# What is expected:
Copy out each line of the data holding "Gelände".

# Data under study:
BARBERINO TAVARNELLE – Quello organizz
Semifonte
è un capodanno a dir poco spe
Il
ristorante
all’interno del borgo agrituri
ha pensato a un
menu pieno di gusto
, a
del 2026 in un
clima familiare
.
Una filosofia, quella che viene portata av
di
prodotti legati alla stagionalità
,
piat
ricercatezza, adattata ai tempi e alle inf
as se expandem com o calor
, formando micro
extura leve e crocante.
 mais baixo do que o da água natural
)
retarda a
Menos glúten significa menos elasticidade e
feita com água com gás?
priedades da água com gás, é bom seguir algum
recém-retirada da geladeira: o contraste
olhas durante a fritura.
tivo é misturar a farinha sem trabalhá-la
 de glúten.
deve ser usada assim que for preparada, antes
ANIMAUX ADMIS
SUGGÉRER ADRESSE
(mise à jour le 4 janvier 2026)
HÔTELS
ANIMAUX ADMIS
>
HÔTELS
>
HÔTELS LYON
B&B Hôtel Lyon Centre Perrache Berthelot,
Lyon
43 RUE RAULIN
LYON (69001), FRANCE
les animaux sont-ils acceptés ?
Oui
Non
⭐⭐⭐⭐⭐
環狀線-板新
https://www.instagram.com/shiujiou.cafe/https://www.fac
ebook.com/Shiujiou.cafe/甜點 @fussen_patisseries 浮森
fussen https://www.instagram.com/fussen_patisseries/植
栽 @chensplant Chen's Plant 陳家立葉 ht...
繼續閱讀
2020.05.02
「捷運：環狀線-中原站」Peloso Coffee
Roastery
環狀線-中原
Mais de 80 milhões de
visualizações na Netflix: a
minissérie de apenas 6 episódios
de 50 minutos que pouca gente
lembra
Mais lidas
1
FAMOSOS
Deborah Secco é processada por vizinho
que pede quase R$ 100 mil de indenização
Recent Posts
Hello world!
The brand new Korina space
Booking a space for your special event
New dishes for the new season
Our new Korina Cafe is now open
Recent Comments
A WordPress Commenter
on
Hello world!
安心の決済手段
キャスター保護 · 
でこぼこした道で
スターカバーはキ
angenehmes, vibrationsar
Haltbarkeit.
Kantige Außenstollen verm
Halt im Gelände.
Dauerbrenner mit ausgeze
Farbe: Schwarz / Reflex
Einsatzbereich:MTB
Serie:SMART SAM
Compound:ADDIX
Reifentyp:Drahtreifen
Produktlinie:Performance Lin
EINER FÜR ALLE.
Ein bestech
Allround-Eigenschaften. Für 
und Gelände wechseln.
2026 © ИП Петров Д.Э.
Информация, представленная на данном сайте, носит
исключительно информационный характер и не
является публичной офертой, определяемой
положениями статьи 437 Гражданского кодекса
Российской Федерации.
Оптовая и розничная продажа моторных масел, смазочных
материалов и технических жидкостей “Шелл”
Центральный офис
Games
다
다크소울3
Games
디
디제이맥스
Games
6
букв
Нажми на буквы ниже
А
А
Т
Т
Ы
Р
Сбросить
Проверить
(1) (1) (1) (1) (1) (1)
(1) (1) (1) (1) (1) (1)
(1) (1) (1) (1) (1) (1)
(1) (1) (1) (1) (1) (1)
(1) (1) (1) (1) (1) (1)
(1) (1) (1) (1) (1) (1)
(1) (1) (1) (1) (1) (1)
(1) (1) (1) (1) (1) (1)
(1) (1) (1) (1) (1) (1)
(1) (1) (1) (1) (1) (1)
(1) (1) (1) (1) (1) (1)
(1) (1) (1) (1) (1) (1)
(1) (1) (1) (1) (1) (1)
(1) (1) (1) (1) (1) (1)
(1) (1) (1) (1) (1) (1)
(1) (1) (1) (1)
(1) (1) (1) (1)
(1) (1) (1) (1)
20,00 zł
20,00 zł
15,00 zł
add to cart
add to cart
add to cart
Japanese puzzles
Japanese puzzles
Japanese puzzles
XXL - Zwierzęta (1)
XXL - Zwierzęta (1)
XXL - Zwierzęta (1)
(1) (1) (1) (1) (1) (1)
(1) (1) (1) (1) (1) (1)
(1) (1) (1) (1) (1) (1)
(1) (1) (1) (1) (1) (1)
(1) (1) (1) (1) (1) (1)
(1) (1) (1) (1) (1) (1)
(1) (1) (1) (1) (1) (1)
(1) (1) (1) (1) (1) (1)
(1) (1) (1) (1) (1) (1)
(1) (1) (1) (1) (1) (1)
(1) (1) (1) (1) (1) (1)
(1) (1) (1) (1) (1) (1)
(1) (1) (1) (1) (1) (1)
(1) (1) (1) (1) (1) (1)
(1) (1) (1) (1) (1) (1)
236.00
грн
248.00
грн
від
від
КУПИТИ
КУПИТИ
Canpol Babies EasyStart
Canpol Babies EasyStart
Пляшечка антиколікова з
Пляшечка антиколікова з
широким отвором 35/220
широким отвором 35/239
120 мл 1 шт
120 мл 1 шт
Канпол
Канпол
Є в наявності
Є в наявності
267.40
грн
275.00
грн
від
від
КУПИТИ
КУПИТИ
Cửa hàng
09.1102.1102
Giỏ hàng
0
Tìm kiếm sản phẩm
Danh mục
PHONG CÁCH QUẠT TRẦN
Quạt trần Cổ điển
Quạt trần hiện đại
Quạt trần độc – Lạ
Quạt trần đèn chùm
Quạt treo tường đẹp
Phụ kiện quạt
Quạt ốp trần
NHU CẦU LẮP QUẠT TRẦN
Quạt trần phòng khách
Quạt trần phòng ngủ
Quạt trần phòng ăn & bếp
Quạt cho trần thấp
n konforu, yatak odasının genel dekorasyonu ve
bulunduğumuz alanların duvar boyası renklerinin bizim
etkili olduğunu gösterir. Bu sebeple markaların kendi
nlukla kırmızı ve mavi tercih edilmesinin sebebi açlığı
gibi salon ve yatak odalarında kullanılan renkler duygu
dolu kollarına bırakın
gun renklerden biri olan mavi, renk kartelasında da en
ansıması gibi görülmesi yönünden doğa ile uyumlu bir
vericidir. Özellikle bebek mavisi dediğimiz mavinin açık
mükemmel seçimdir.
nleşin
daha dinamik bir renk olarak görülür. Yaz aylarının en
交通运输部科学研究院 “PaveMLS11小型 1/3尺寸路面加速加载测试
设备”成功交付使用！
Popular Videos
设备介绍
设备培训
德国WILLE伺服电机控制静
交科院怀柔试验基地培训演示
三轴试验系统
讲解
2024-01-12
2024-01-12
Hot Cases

# Problem solution:
Halt im Gelände.
und Gelände wechseln.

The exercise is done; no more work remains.